Inside Story

Thinking Black

A new biography shows how William Cooper set out to civilise white Australia

Tim Rowse Books 11 January 2022 1677 words

Productive retirement: William Cooper in Nicholson Street, Footscray, in the 1930s. Esmay Mann Collection

William Cooper: An Aboriginal Life Story
By Bain Attwood | The Miegunyah Press | $34.99 | 296 pages

What makes a documentary trace of an Aboriginal person’s life? The question matters to historians like Bain Attwood, who believe that if “Aboriginal History” is to be more than Australian history enlarged to deal with European–Aboriginal relations then “the principal historical subject… should be Aboriginal.” The life of the Aboriginal subject of this book, Yorta Yorta man William Cooper (1861–1941), is very unevenly documented. We know a little of his childhood, very little of his working-age years and quite a lot about what he did in retirement — the final ten years of his life — when he agitated for his people’s rights.

In those last, productive years William Cooper said some things that now seem weird. On 3 December 1939, he asked prime minister Robert Menzies for legislation “granting full rights to aborigines who have attained civilised status.” What did Cooper mean by “civilised”? He didn’t mean “white”: only eight months before writing to Menzies he had complained to interior minister John McEwen about Western Australia’s policy of “absorption of aborigines into the white population” — a policy “as unfavourably viewed by us as by the white organisations.” Yet he could say (to McEwen in February 1938) that for the purposes of the White Australia policy, “the Aboriginal is white.”

And when Cooper used the word “culture,” did he mean what we now mean? On 25 November 1938 he reassured McEwen that “the Aboriginal loses his culture with the greatest facility. He as quickly acquires the culture of the superior race he contacts.” This was consistent with what he had written to the Anti-Slavery and Aborigines Protection Society’s John Harris in March 1937: that “the primitive culture [is] destined ultimately to perish.” It followed from this prognosis that (as he wrote to McEwen in February 1938) “when the aboriginal people are fully cultured and are Australian in the full sense of the term you will be proud of us.”

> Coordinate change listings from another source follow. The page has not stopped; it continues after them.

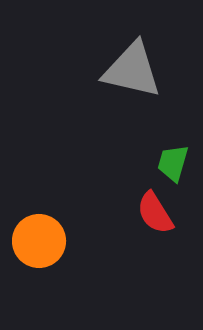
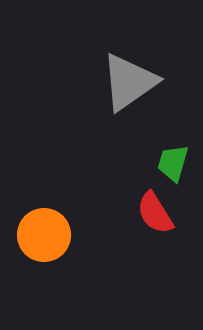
gray triangle: moved 3 px left, 12 px down; rotated 48 degrees counterclockwise
orange circle: moved 5 px right, 6 px up
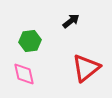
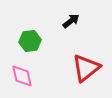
pink diamond: moved 2 px left, 2 px down
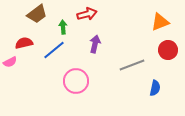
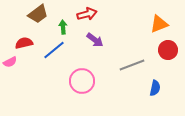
brown trapezoid: moved 1 px right
orange triangle: moved 1 px left, 2 px down
purple arrow: moved 4 px up; rotated 114 degrees clockwise
pink circle: moved 6 px right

Yet Cooper also insisted that there was something distinct and worthy about “thinking black” — a capacity attained by very few white Australians, he told Thomas Paterson, McEwen’s predecessor as interior minister, in February 1937. Cooper was proud of “thinking black” and sought to share its insights with Australian policymakers.

When we enter into Cooper’s world, as documented in the petition, the letters and the newspaper interviews of the 1930s, we must concede him a vocabulary that is very different from our own. The challenge for a biographer is to enable readers to empathise with the unfamiliar terms of Cooper’s demands for recognition and inclusion.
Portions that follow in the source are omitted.